▸ **Data supplied**
*** Begin section ***

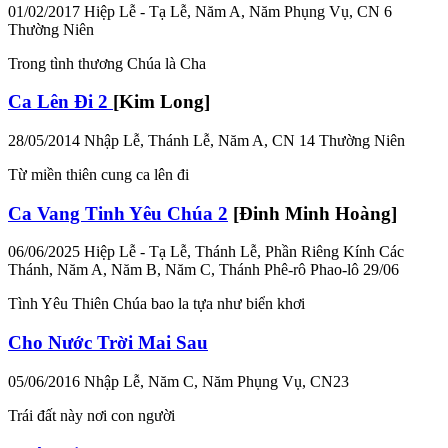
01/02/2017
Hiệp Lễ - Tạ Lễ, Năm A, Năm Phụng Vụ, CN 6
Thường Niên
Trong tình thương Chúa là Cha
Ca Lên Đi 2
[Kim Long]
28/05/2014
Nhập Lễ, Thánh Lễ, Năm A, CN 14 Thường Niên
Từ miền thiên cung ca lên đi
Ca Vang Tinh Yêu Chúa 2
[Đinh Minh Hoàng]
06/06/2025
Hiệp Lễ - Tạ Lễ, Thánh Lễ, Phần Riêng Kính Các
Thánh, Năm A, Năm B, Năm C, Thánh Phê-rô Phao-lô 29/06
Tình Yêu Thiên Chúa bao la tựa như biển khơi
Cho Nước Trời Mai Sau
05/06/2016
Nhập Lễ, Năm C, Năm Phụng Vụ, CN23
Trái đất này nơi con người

*** End section ***
*** Begin section ***

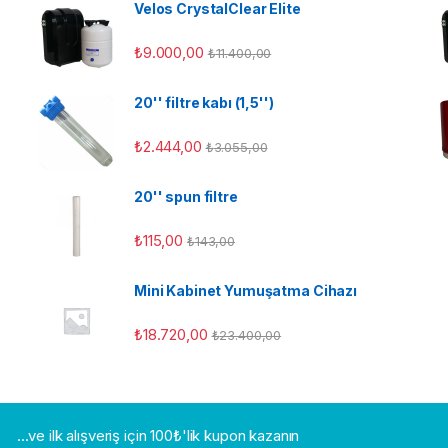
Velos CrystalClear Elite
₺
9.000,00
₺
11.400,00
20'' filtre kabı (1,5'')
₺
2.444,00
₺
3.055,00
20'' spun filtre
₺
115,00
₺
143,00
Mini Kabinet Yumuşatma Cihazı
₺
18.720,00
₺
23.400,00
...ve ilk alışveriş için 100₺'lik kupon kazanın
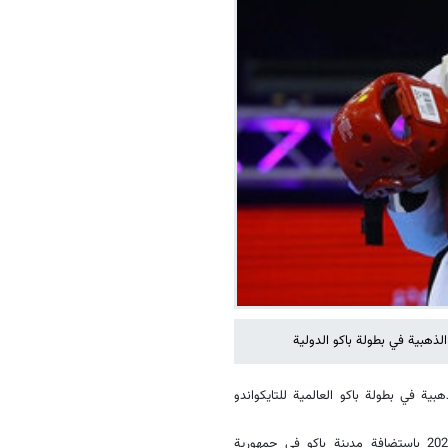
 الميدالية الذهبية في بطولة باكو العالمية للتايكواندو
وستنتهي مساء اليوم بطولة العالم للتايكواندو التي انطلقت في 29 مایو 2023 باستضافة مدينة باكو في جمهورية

*** End section ***
*** Begin section ***

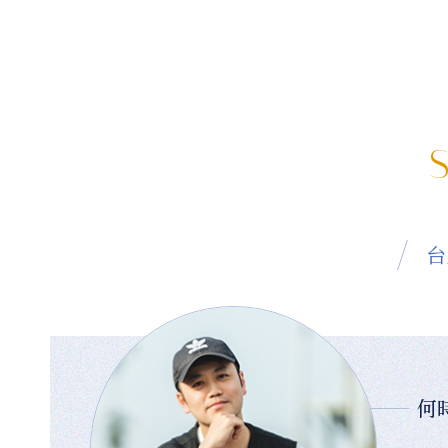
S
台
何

*** End section ***

▸ **What you will do**
For the material above, reproduce exactly the lines from the line with "Cho Nước Trời Mai Sau" to the line with "Trái đất này nơi con người", inclusive, and exclude all others.

▸ **Answer area**
Cho Nước Trời Mai Sau
05/06/2016
Nhập Lễ, Năm C, Năm Phụng Vụ, CN23
Trái đất này nơi con người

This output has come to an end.